A typical european combination woodworking machine has a sliding table that can be used with the circular saw and the spindle shaper. The machine also has a thickness planer, a jointer, and a mortiser. These machines generally have three separate and identical motors; one for the saw, one for the shaper, and one shared by the jointer/planer/mortiser.
I bought my 1990 green Robland X31 in February of 2016 for $2100. My understanding is that it was purchased new from Laguna Tools, CA in 1990-91, was used for ten years, and then basically not used much until I got it.
In order to get it out of the basement where it was stored I had to take off the sliding table and rail, electric control box, left side cabinet, saw top (with attached saw+motor and shaper+motor), and both jointer tables.
I moved it with hired help to my basement for $500, and re-assembled it. The jointer/planer/mortiser motor burnt up within a couple of months and I managed to remove the motor through the side panel. I called Laguna Tools and they suggested having the motor rebuilt since a new motor from Belgium would cost at least $1200 plus shipping. I had a shop in Schenectady do the work and they charged $650.
Last week the shaper motor died. I used ratchet straps to take up the saw top, (and quickly bought a chain hoist) so I could remove the motor. The motor is now out being repaired. The saw motor is running at 11.5 amps and seems to be fine. [Note: Not “fine”!: see July 15, 2016 post here] The rebuilt jointer/planer/mortiser motor runs at around 11.7 amps. Even though I had run all the motors before I bought the machine, I didn’t check amps until after the first motor burnt up. I have been using the shaper and after a little while it would run over 13 amps, and it had that acrid-hot-motor-smell.
1. The saw top is now back on the machine and the saw is running fine [Note: Not “fine”!: see July 15, 2016 post here]. The top is secured with only four cap screws, and getting inside the machine to do maintenance/repair (including the planer motor, drive belts, and chain drive mechanism) is really best done by removing it (and the attached shaper and saw) with a chain hoist.
2. By now I have almost $3500 into the machine (not including moving costs).

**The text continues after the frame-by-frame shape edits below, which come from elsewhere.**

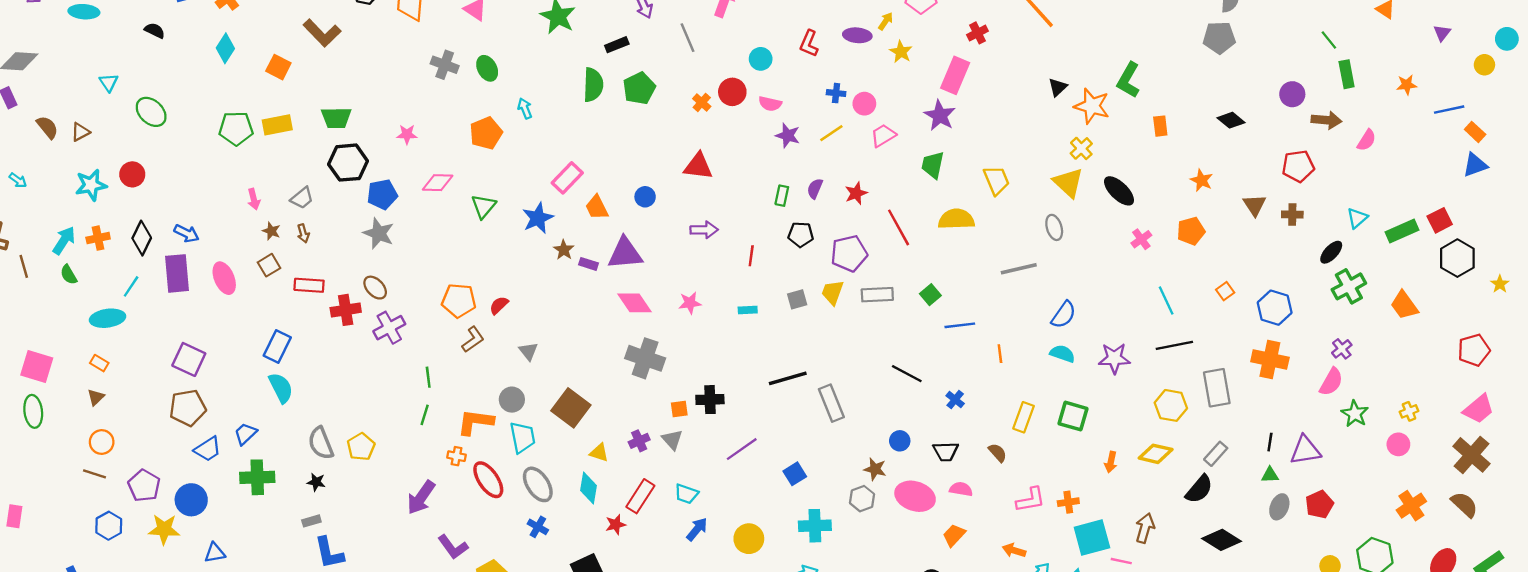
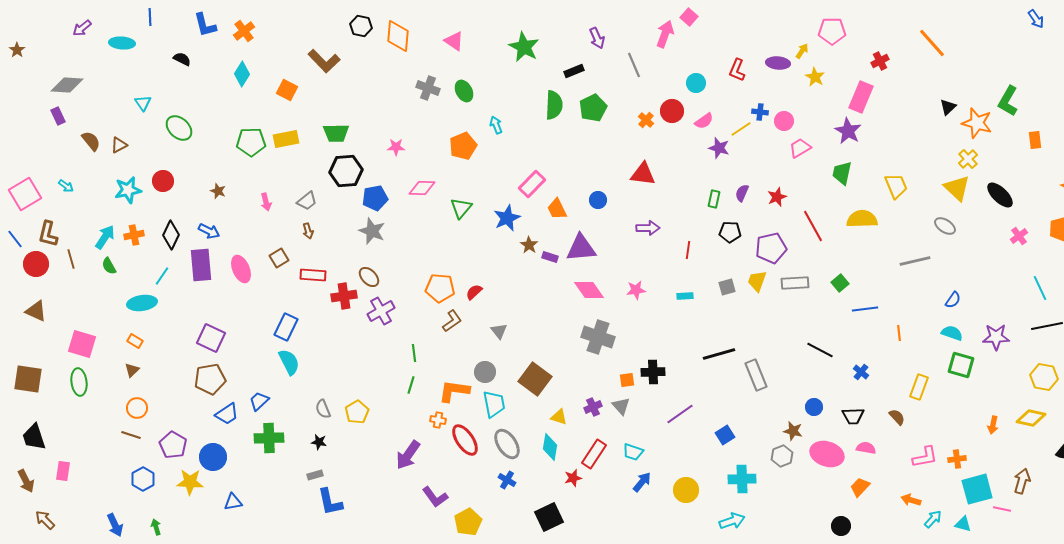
pink semicircle: (770, 104) -> (704, 121), turned -48
yellow line: (831, 133) -> (741, 129), moved
gray ellipse: (1054, 227) -> (945, 226), turned -40
brown star: (271, 231) -> (218, 191), moved
blue semicircle: (1064, 315) -> (953, 300), size x0.7
green square: (1073, 416) -> (961, 365), moved
gray semicircle: (321, 443) -> (323, 409), size x0.7

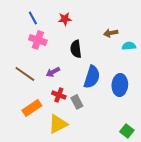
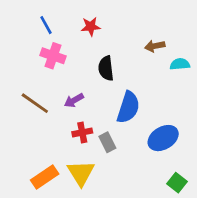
blue ellipse: (120, 85) -> (163, 138), moved, turned 55
red cross: (59, 95) -> (82, 132), turned -32
orange rectangle: (32, 108) -> (45, 177), moved
yellow triangle: (58, 124) -> (81, 173), turned -35

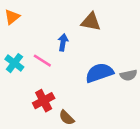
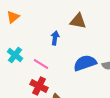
pink line: (42, 61) -> (41, 64), moved
red cross: (44, 101) -> (39, 86), turned -36

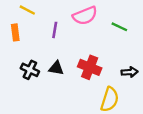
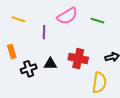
orange rectangle: (15, 32) -> (12, 52), moved
black cross: (30, 70) -> (29, 69), turned -35

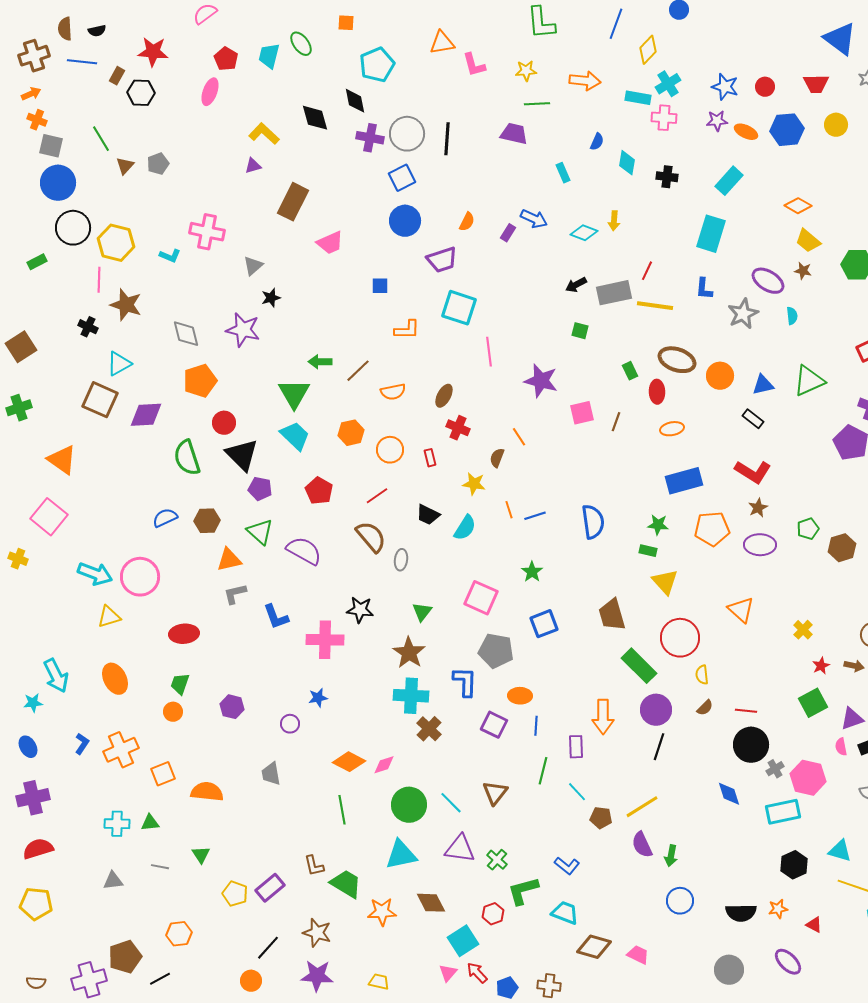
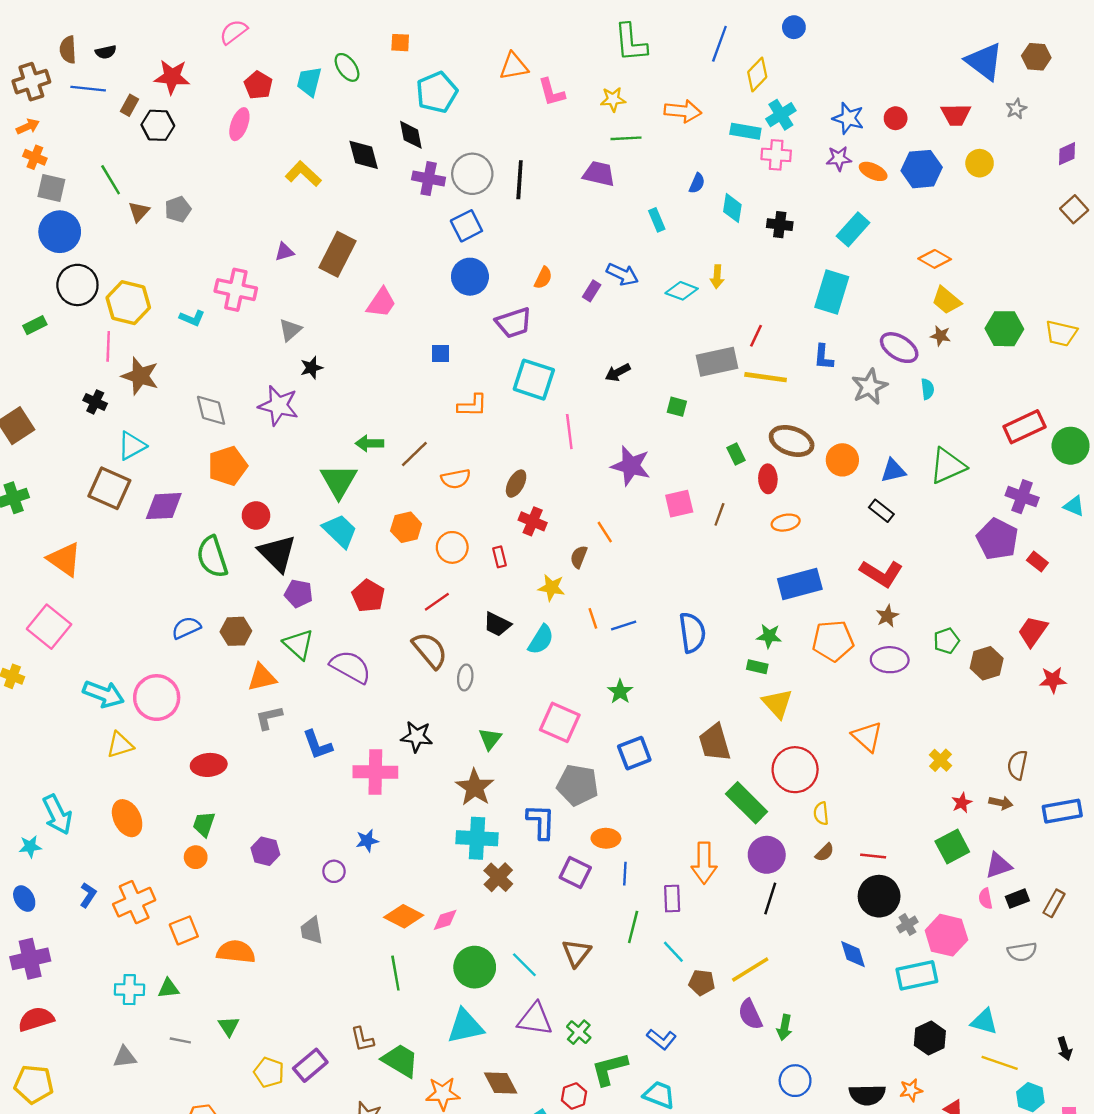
purple triangle: (253, 166) -> (284, 252), moved
pink trapezoid: (330, 243) -> (381, 303), turned -32
black arrow: (576, 285) -> (618, 372), moved

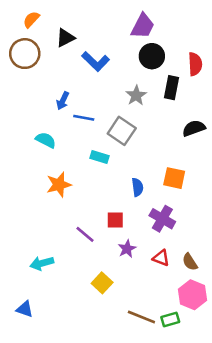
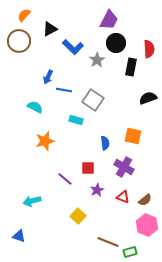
gray star: (136, 95) -> (97, 60), moved
brown semicircle: (190, 262) -> (145, 200), turned -96
green rectangle: (170, 320) -> (130, 252), moved

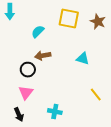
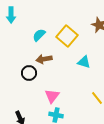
yellow square: (69, 19) -> (67, 36), moved, turned 30
pink triangle: (26, 93) -> (52, 96), moved

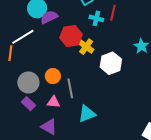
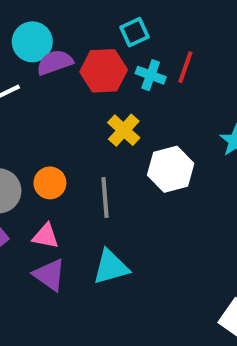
red hexagon: (71, 36) -> (104, 71), moved
gray line: (70, 88) -> (105, 198), moved
purple triangle: (49, 127) -> (49, 275), moved

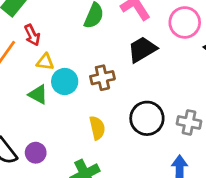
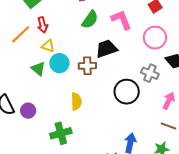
black trapezoid: (142, 49) -> (106, 49), moved
black circle: (147, 118) -> (127, 92), moved
gray cross: (189, 122) -> (150, 73), moved

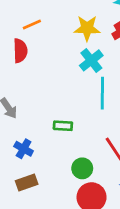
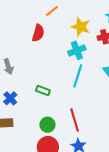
orange line: (32, 25) -> (52, 11), moved, turned -32
red semicircle: (20, 51) -> (38, 33), moved

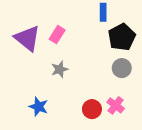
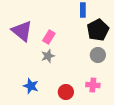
pink rectangle: (57, 35) -> (49, 37), moved
pink cross: (116, 105) -> (93, 85), turned -32
red circle: (92, 109) -> (66, 92), moved

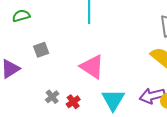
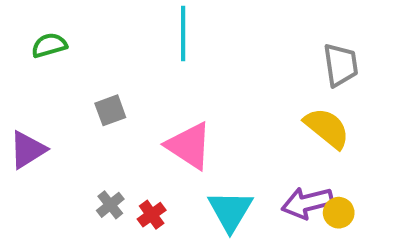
gray square: (41, 50) -> (110, 110), moved

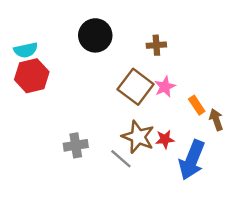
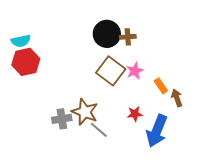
black circle: (95, 35) -> (107, 34), moved
brown star: (138, 137) -> (85, 112), moved

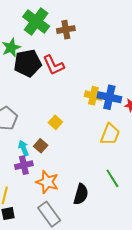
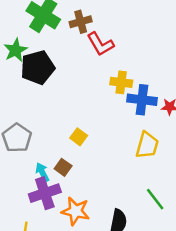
red L-shape: (54, 65) -> (100, 44), moved
yellow cross: (93, 96) -> (121, 82), moved
purple cross: (24, 165) -> (45, 193), size x1.4

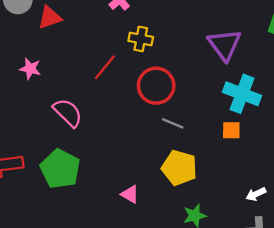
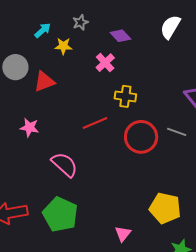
red line: (105, 67) -> (95, 123), turned 30
gray line: (173, 123) -> (177, 132), moved
pink triangle: (130, 194) -> (123, 234), turned 42

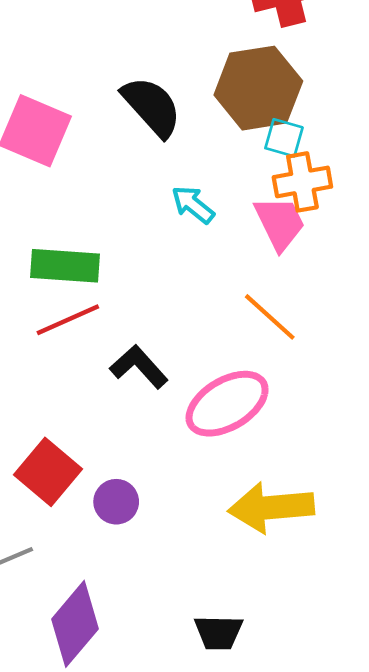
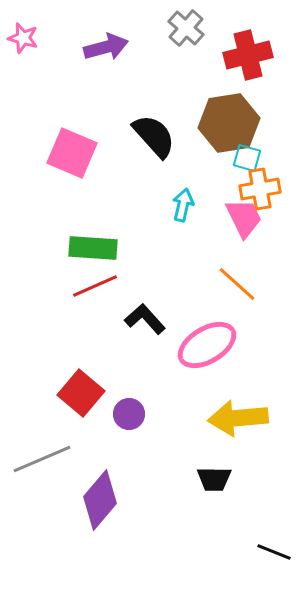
cyan arrow: (193, 205) -> (183, 205), turned 64
black trapezoid: (219, 633) -> (214, 479), moved

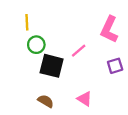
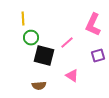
pink triangle: (85, 99) -> (72, 76), moved
brown semicircle: (46, 101) -> (39, 86), turned 144

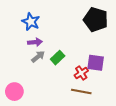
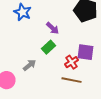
purple arrow: (35, 42) -> (52, 28), moved, turned 48
gray arrow: (38, 57) -> (30, 65), moved

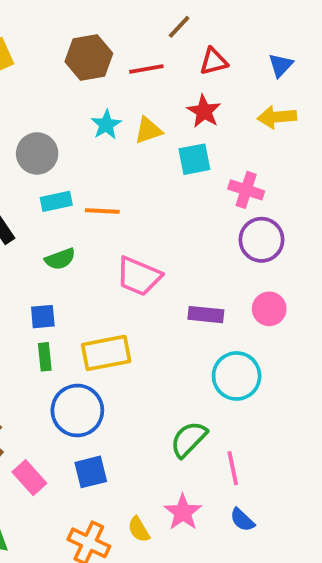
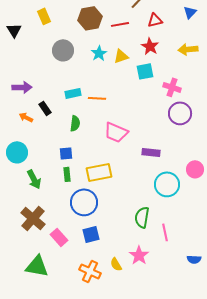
blue triangle: (281, 65) -> (190, 12), moved
gray circle: (37, 153) -> (63, 50), moved
green semicircle: (60, 259) -> (75, 123), turned -63
pink circle: (269, 309) -> (195, 169), moved
green semicircle: (189, 439) -> (142, 217), turned -35
blue semicircle: (242, 520) -> (194, 259), moved, turned -40

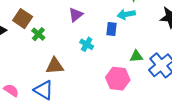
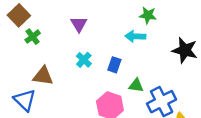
purple triangle: (76, 15) -> (79, 24), turned -35
blue rectangle: (111, 29) -> (114, 65), moved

I’m very glad I got it for the price I did. I like having one dust hose and one power cord. I like that it is compact. The mortising machine is great. Actually, the whole thing is good. I don’t even mind the saw adjustments and the fence.
3. Buying and keeping a vintage (25+ year old) euro combo machine is like taking on a long-term committed relationship. The trouble involved with moving a 1400 lb. machine out, and/or trying to sell it, makes you think twice about getting rid of it.
4. I have both a small 5” jointer and a 10” jointer/planer (Inca brand). Most of the time I use these other machines, and save the Robland jointer/planer for when I have a pile of wood to mill. It is really inconvenient to swing out the jointer tables and then have to wind the planer table all the way up (and back down again) in order to flip over the dust hood. Really.
5. A trick I learned: In order to use the saw to cut a wide board (or use the shaper), without removing the jointer fence, I can swing the infeed table of the jointer out of the way with the fence attached. This works up to 25″ – anything wider and I have to take the jointer fence off.
6. I’m not sure why but I have an amp meter on the machine all the time to check to see how the motors are running. Just a little paranoid I guess. If you have a spare Robland motor for a reasonable price let me know.
The ratchet straps lifted everything fine, but it was not so smooth going back down! I bought a chain hoist and had a much easier time of it.